Congresso entra em recesso sem analisar pautas importantes

O Congresso Nacional inicia seu recesso a partir desta sexta-feira (17), sem ter analisado diversas pautas previstas para o primeiro semestre, cuja avaliação foi adiada. A retomada dos trabalhos está programada para agosto, mas o calendário poderá ser impactado pela campanha para as eleições gerais de outubro, quando muitos parlamentares devem se envolver como candidatos.

Entre os principais projetos que aguardam votação está a proposta de emenda à Constituição (PEC) que elimina a escala 6×1 e reduz a jornada de trabalho de 44 para 40 horas semanais. Aprovada na Câmara dos Deputados em 27 de maio, com apenas 22 votos contrários, a PEC permanece parada na mesa do presidente do Senado, Davi Alcolumbre (União-AP). O senador não encaminhou a proposta para a Comissão de Constituição e Justiça (CCJ) e, sem sessões da comissão nesta semana, a análise da PEC deve ser adiada para o segundo semestre, durante a campanha eleitoral.

Na Câmara dos Deputados, uma das votações mais aguardadas é a do projeto de lei que criminaliza a misoginia, que é o ódio e a discriminação contra mulheres. O PL 896 de 2023 equipara a misoginia à prática do racismo. A relatora do projeto, deputada Tabata Amaral (PSB-SP), e a bancada feminina pressionaram para que o texto fosse votado antes do recesso, mas a apreciação em plenário foi adiada devido à pressão da ala conservadora do Congresso.

A urgência do PL que criminaliza a misoginia foi aprovada na Câmara em 1º de julho, com 293 votos favoráveis e 158 contrários. No Senado, o texto foi aprovado por unanimidade em março. Nesta semana, o presidente da Câmara, deputado Hugo Motta (Republicanos-PB), reconheceu que a criminalização da misoginia divide o plenário e pediu que as bancadas se reúnam com a relatora Tabata Amaral para construir um “texto de consenso”.

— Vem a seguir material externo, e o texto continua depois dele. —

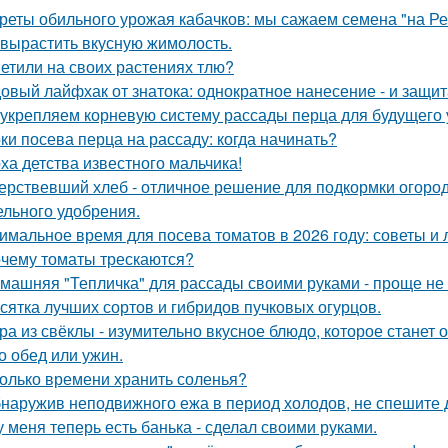
реты обильного урожая кабачков: мы сажаем семена "на Р
 вырастить вкусную жимолость.
етили на своих растениях тлю?
овый лайфхак от знатока: однократное нанесение - и защита
укрепляем корневую систему рассады перца для будущего 
ки посева перца на рассаду: когда начинать?
ха детства известного мальчика!
ерствевший хлеб - отличное решение для подкормки огород
ельного удобрения.
имальное время для посева томатов в 2026 году: советы и 
чему томаты трескаются?
машняя "Тепличка" для рассады своими руками - проще не
сятка лучших сортов и гибридов пучковых огурцов.
ра из свёклы - изумительно вкусное блюдо, которое стане
то обед или ужин.
олько времени хранить соленья?
наружив неподвижного ежа в период холодов, не спешите д
у меня теперь есть банька - сделал своими руками.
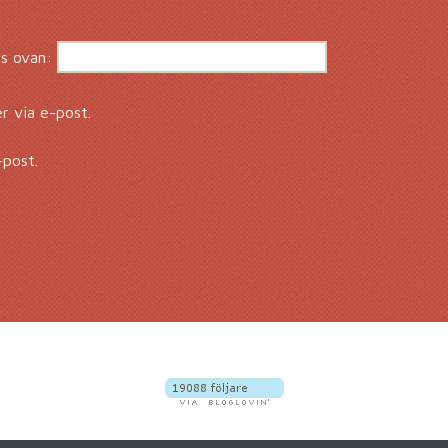
s ovan:
 via e-post.
-post.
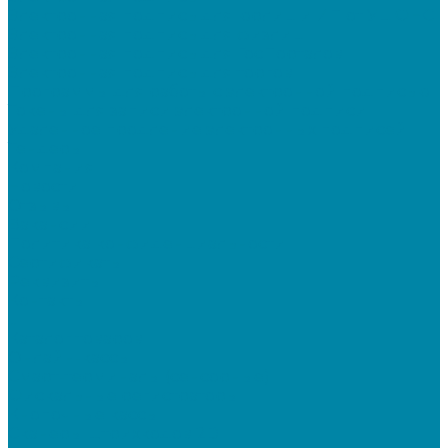
Электронная подпись для юрлиц и ИП от УЦ ФНС
Электронная подпись для физлиц
Электронная подпись для ГосПорталов
Электронная подпись для торгов
Программы для работы с электронной подписью
Токены для записи электронной подписи
Удаленное продление электронных подписей
Тендеры
Компания
Новости
Отзывы
Вакансии
Политика конфиденциальности
Сертификаты
Реквизиты
Контакты
...
Каталог товаров
Онлайн-кассы
Смарт-терминалы (сенсорные)
Фискальные регистраторы
Кнопочные кассы
Сканеры штрихкодов 2D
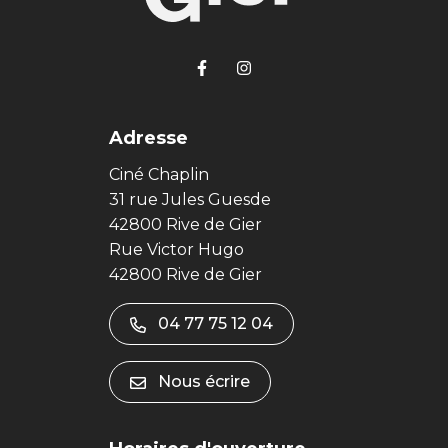
Lien vers le compte Facebook
Lien vers le compte Ins
Adresse
Ciné Chaplin
31 rue Jules Guesde
42800 Rive de Gier
Rue Victor Hugo
42800 Rive de Gier
04 77 75 12 04
Nous écrire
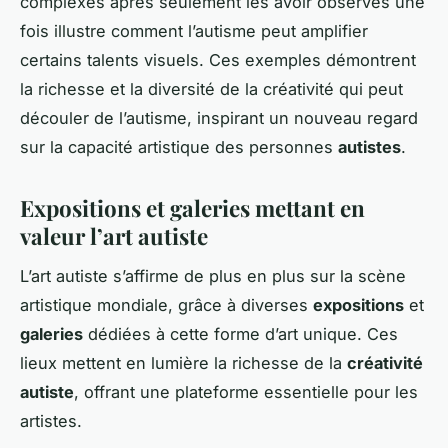
complexes après seulement les avoir observés une
fois illustre comment l’autisme peut amplifier
certains talents visuels. Ces exemples démontrent
la richesse et la diversité de la créativité qui peut
découler de l’autisme, inspirant un nouveau regard
sur la capacité artistique des personnes
autistes
.
Expositions et galeries mettant en
valeur l’art autiste
L’art autiste s’affirme de plus en plus sur la scène
artistique mondiale, grâce à diverses
expositions
et
galeries
dédiées à cette forme d’art unique. Ces
lieux mettent en lumière la richesse de la
créativité
autiste
, offrant une plateforme essentielle pour les
artistes.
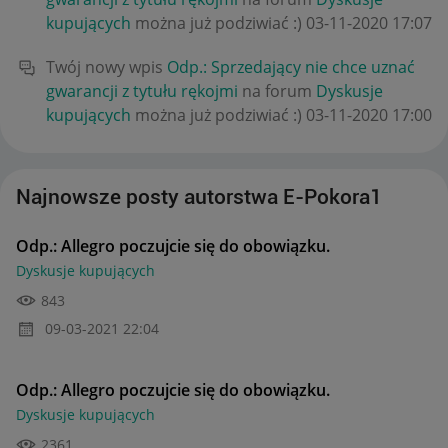
kupujących
można już podziwiać :)
‎03-11-2020
17:07
Twój nowy wpis
Odp.: Sprzedający nie chce uznać
gwarancji z tytułu rękojmi
na forum
Dyskusje
kupujących
można już podziwiać :)
‎03-11-2020
17:00
Najnowsze posty autorstwa E-Pokora1
Odp.: Allegro poczujcie się do obowiązku.
Dyskusje kupujących
843
‎09-03-2021
22:04
Odp.: Allegro poczujcie się do obowiązku.
Dyskusje kupujących
2361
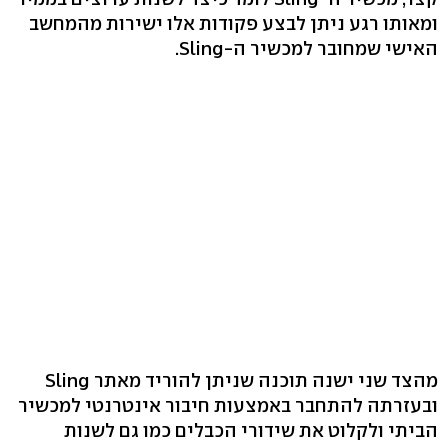
ומאותו רגע ניתן לבצע פקודות אלו ישירות מהמחשב
האישי שמחובר למכשיר ה-Sling.
מהצד שני ישנה תוכנה שניתן להוריד מאתר Sling
ובעזרתה להתחבר באמצעות חיבור אינטרנטי למכשיר
הביתי ולקלוט את שידורי הכבלים כמו גם לשנות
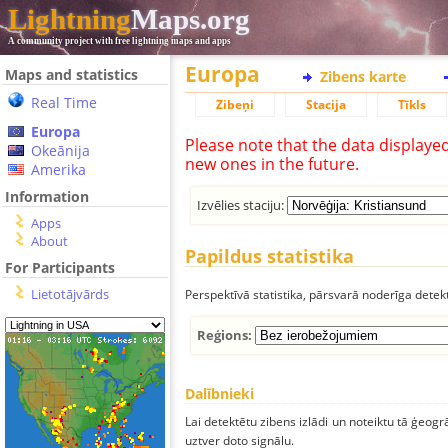
Lightning
Maps.org
A community project with free lightning maps and apps
Europa
Maps and statistics
Zibens karte
Real Time
Zibeņi
Stacija
Tīkls
Europa
Please note that the data displaye
Okeānija
new ones in the future.
Amerika
Information
Izvēlies staciju:
Apps
About
Papildus statistika
For Participants
Lietotājvārds
Perspektīvā statistika, pārsvarā noderīga detek
Reģions:
Dalībnieki
Lai detektētu zibens izlādi un noteiktu tā ģeogr
uztver doto signālu.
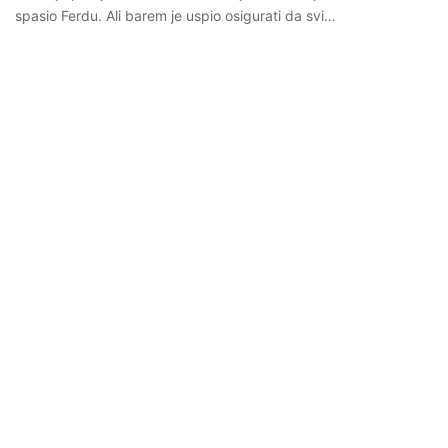
spasio Ferdu. Ali barem je uspio osigurati da svi…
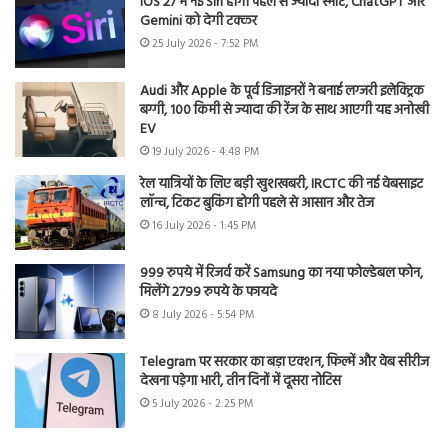
iOS 27 में नई Siri होगी पहले से ज्यादा स्मार्ट, ChatGPT और
Gemini को देगी टक्कर
25 July 2026 - 7:52 PM
Audi और Apple के पूर्व डिजाइनरों ने बनाई लग्जरी इलेक्ट्रिक
बग्गी, 100 किमी से ज्यादा की रेंज के साथ आएगी यह अनोखी
EV
19 July 2026 - 4:48 PM
रेल यात्रियों के लिए बड़ी खुशखबरी, IRCTC की नई वेबसाइट
लॉन्च, टिकट बुकिंग होगी पहले से आसान और तेज
16 July 2026 - 1:45 PM
999 रुपये में रिजर्व करें Samsung का नया फोल्डेबल फोन,
मिलेंगे 2799 रुपये के फायदे
8 July 2026 - 5:54 PM
Telegram पर सरकार का बड़ा एक्शन, फिल्में और वेब सीरीज
देखना पड़ेगा भारी, तीन दिनों में दूसरा नोटिस
5 July 2026 - 2:25 PM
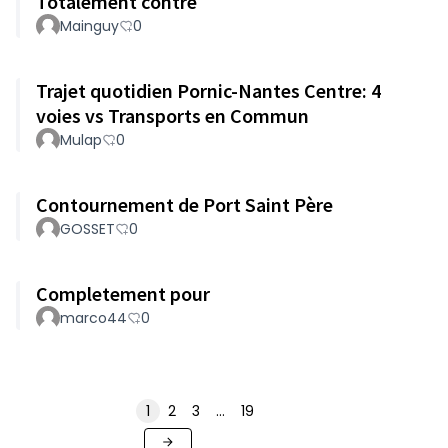
Totalement contre
Mainguy
0
Trajet quotidien Pornic-Nantes Centre: 4
voies vs Transports en Commun
Mulap
0
Contournement de Port Saint Père
GOSSET
0
Completement pour
marco44
0
1
2
3
…
19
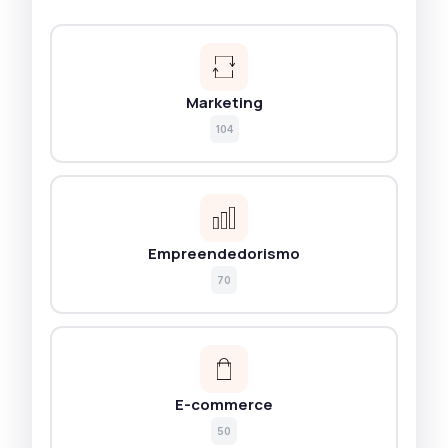
Marketing
104
Empreendedorismo
70
E-commerce
50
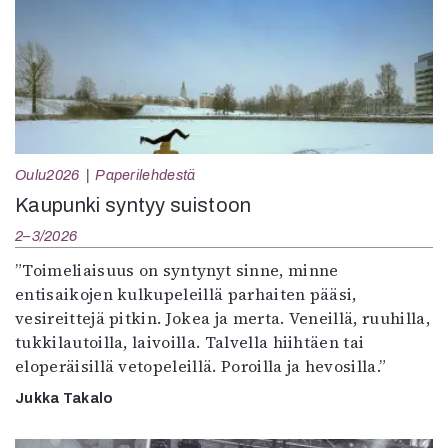
Oulu2026
Paperilehdestä
Kaupunki syntyy suistoon
2–3/2026
”Toimeliaisuus on syntynyt sinne, minne
entisaikojen kulkupeleillä parhaiten pääsi,
vesireittejä pitkin. Jokea ja merta. Veneillä, ruuhilla,
tukkilautoilla, laivoilla. Talvella hiihtäen tai
eloperäisillä vetopeleillä. Poroilla ja hevosilla.”
Jukka Takalo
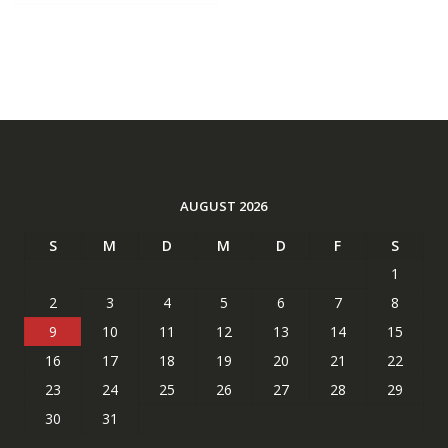
AUGUST 2026
S
M
D
M
D
F
S
1
2
3
4
5
6
7
8
9
10
11
12
13
14
15
16
17
18
19
20
21
22
23
24
25
26
27
28
29
30
31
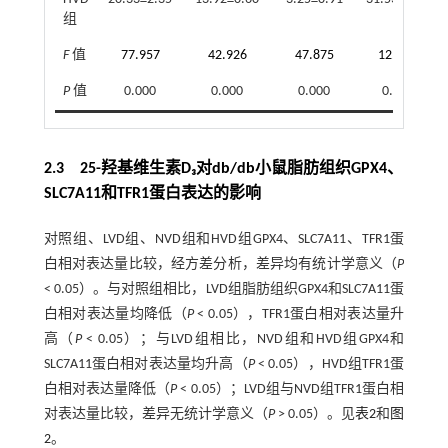
组
F
值
77.957
42.926
47.875
12.641
P
值
0.000
0.000
0.000
0.002
2.3 25-羟基维生素D₃对db/db小鼠脂肪组织GPX4、
SLC7A11和TFR1蛋白表达的影响
对照组、LVD组、NVD组和HVD组GPX4、SLC7A11、TFR1蛋
白相对表达量比较，经方差分析，差异均有统计学意义（
P
< 0.05）。与对照组相比，LVD组脂肪组织GPX4和SLC7A11蛋
白相对表达量均降低（
P
< 0.05），TFR1蛋白相对表达量升
高（
P
< 0.05）；与LVD组相比，NVD组和HVD组GPX4和
SLC7A11蛋白相对表达量均升高（
P
< 0.05），HVD组TFR1蛋
白相对表达量降低（
P
< 0.05）；LVD组与NVD组TFR1蛋白相
对表达量比较，差异无统计学意义（
P
> 0.05）。见
表2
和
图
2
。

Outro projeto pendente de análise pelo plenário da Câmara é o que amplia o limite de faturamento do microempreendedor individual para R$ 140 mil anuais. O tema chegou a ser pautado para votação em 7 de julho, mas não foi apreciado devido a impasses com a equipe econômica do governo. Entre os pontos de disputa está a sugestão de reajuste automático no teto do MEI para acompanhar a inflação, proposta rejeitada pelo governo devido ao impacto fiscal estimado em até R$ 50 bilhões anuais. Além disso, há pressão para incluir um reajuste da alíquota para quem faz parte do Simples Nacional, ponto que não constava no texto original do projeto de lei.